- Directions for this task:
Nothing outside the lines below from the one containing "foto che vuoi" through the one containing "2024), Salsa Loca revient en force avec" is to be printed; print those exactly, ends included, and drop the pictures.

- Excerpted data:
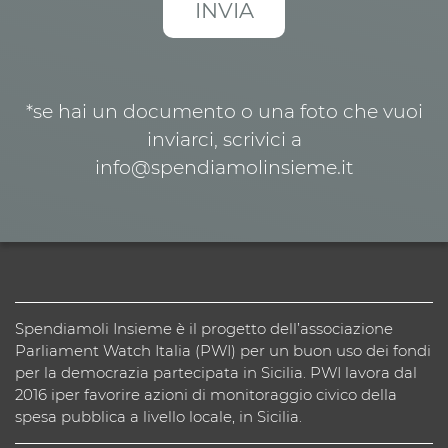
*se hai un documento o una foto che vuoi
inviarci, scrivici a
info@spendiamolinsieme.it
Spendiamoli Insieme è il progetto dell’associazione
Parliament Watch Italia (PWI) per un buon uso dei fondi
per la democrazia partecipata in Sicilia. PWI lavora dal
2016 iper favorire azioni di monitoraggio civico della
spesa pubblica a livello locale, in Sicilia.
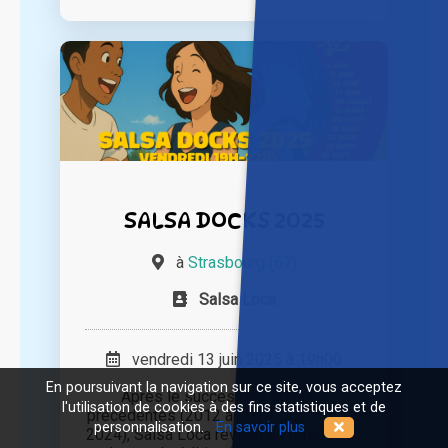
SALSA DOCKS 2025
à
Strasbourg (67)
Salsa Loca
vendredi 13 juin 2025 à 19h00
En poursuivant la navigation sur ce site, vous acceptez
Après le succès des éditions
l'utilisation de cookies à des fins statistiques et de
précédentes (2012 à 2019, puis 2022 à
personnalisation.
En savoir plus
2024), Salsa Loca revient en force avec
---
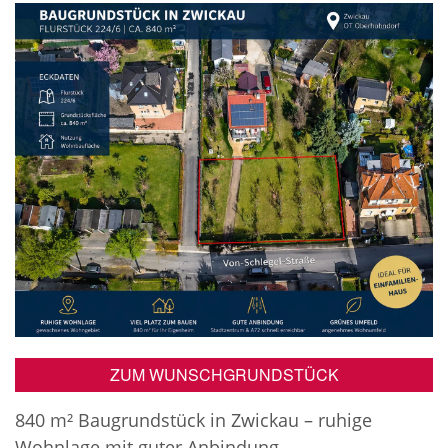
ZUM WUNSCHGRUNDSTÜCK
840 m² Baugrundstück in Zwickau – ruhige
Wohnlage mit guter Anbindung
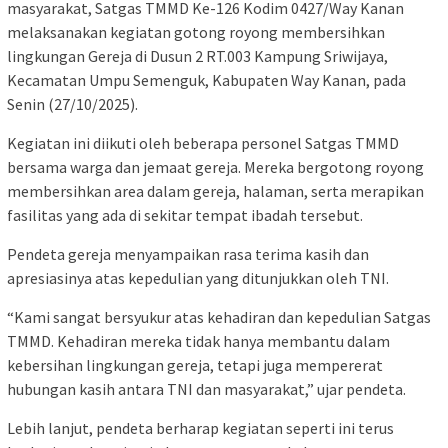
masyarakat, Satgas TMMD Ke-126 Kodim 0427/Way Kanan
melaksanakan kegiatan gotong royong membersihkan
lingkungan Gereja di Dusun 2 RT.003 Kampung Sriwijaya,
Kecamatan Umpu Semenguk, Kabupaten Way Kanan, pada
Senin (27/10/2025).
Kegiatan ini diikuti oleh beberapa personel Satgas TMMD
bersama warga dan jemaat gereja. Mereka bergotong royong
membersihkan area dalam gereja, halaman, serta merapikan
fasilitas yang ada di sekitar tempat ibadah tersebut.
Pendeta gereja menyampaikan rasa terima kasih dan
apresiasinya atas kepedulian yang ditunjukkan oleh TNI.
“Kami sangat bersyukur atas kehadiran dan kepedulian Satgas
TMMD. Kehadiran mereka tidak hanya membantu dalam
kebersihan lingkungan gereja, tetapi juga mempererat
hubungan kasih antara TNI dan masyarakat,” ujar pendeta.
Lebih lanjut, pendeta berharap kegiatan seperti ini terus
...
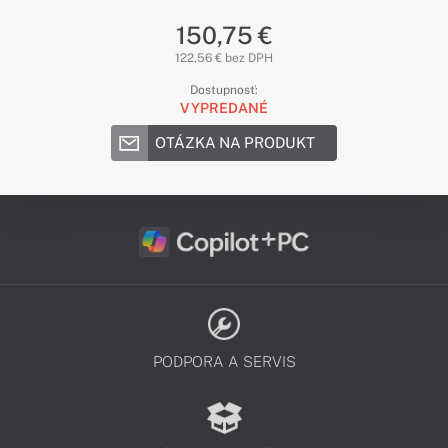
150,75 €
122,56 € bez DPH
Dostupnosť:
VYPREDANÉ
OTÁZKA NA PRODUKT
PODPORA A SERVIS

- Worked solution:
*se hai un documento o una foto che vuoi
inviarci, scrivici a
info@spendiamolinsieme.it
Spendiamoli Insieme è il progetto dell’associazione
Parliament Watch Italia (PWI) per un buon uso dei fondi
per la democrazia partecipata in Sicilia. PWI lavora dal
2016 iper favorire azioni di monitoraggio civico della
spesa pubblica a livello locale, in Sicilia.
SALSA DOCKS 2025
à
Strasbourg (67)
Salsa Loca
vendredi 13 juin 2025 à 19h00
En poursuivant la navigation sur ce site, vous acceptez
Après le succès des éditions
l'utilisation de cookies à des fins statistiques et de
précédentes (2012 à 2019, puis 2022 à
personnalisation.
En savoir plus
2024), Salsa Loca revient en force avec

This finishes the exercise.